Presbyterians Close Meeting on Purity and Unity without Magic Pill

Task Force urges individual churches to discuss ordination standards and sexual ethics amongst themselves until a final report is presented next year
( [email protected] ) Aug 10, 2004 03:16 PM EDT

The Theological Task Force on Peace, Unity and Purity of the Presbyterian Church (USA) ended their first official meeting on homosexuality and homosexual ordinations in the church since the denomination’s annual meeting, on August 6, 2004. However, despite three long days of presentations and closed door deliberations, the task force left with the same belief they entered with: there is no “magic pill” to resolve the issue.

Since the main course of the conference was the two long sessions held behind closed doors, there were only a few things deduced from the long-anticipated meeting.

First, the task force announced that it is preparing a pastoral letter that would remind Presbyterians not to expect a ‘pill’ to simply resolve the denomination’s problems on the issue.

“The task force is not going to have a magic pill,” said Milton “Joe” Coalter, librarian and professor of bibliography at Union Presbyterian Theological Seminary and Presbyterian School of Christian Education in Richmond.

“We do ourselves and our church no favors by simplifying what is not a simple story,” Coalter continued.

According to Coalter, the task force will more likely establish a church process that will think and discuss through the issue; the discussions will most likely continue on even after the Task Force presents its report next year.

The task force also challenged the presbyteries and congregations to set up individual discussion groups following the task force model – a model based on open discussions and explanations of personal views and emotions. The Task force co-moderator Gary Demarest of California said he wanted to assess how many churches are using the resources provided by the task force.

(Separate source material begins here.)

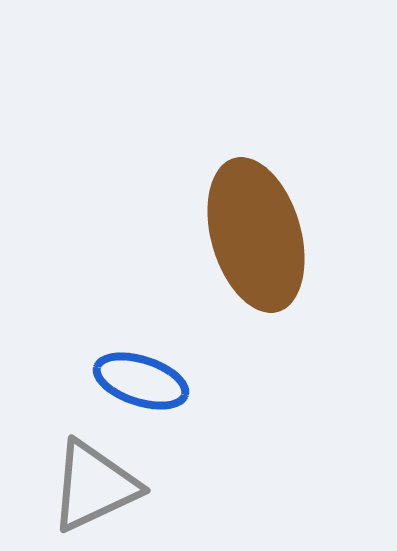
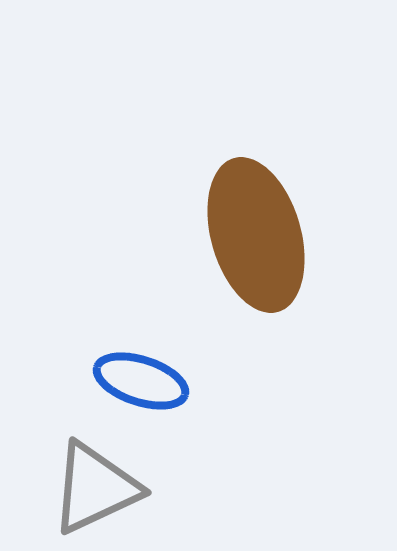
gray triangle: moved 1 px right, 2 px down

Otherwise, “we could end up going the whole way basically talking to ourselves,” said Demarest.

The task force members also said they would try to engage in a “process of structured communal spiritual discernment” where the members will listen to “hear where God may be leading the PC(USA).” By the end of the second closed-door session, the task members said they reaffirmed the questions that guided the conversations, but found no answers.

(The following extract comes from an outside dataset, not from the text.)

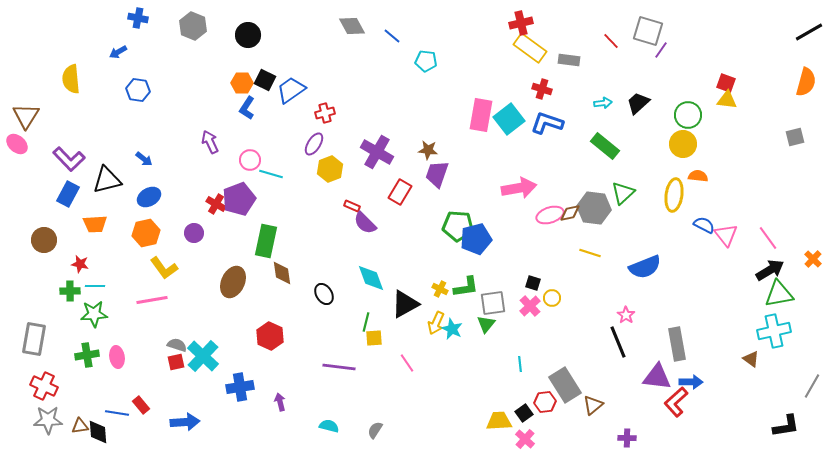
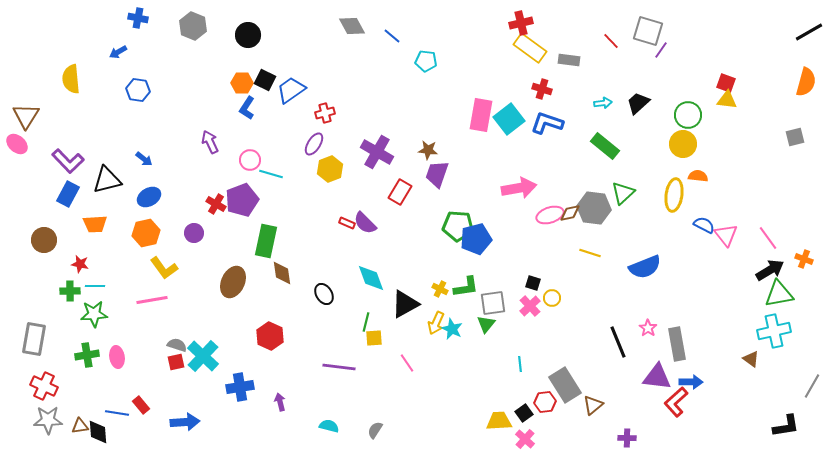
purple L-shape at (69, 159): moved 1 px left, 2 px down
purple pentagon at (239, 199): moved 3 px right, 1 px down
red rectangle at (352, 206): moved 5 px left, 17 px down
orange cross at (813, 259): moved 9 px left; rotated 24 degrees counterclockwise
pink star at (626, 315): moved 22 px right, 13 px down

According to the Presbyterian Layman, the independent newsletter for more conservative Presbyterians, the “full weight” of the task force’s comments “seemed to suggest that, as a body, they are leaning away from endorsing the standards outlined in the denomination's Definitive Guidance, now considered the Authoritative Interpretation of the constitution, and the constitutional law that prohibits the ordination of self-affirming, practicing homosexuals.”

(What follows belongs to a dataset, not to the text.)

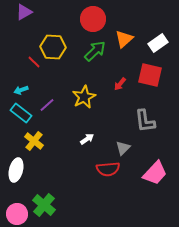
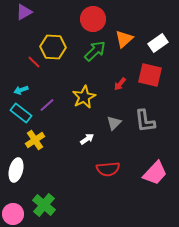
yellow cross: moved 1 px right, 1 px up; rotated 18 degrees clockwise
gray triangle: moved 9 px left, 25 px up
pink circle: moved 4 px left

Meanwhile, during the public discussion session of the early august meeting, several members explained their hopes that the task force will hold onto at least one standard that is not ‘buffeted’ by the constant personal and cultural changes.

“We need to hold on to something,” said José Luis Torres-Milán, a pastor from Puerto Rico. “We need to say this is good, this is bad,” to say, “The Bible says so, that’s it.”

The next meeting of the task force has been slated for Chicago on October 13-15. During this meeting, the members will discuss the “theology of the Holy Spirit” and strive to find a consensus on the matters of sexual ethics and ordination standards. A follow up meeting has also been tentatively scheduled for March, where the commissioners are expected to draft its final report; the final report will be presented to the church in September 2005, then to the General Assembly in 2006.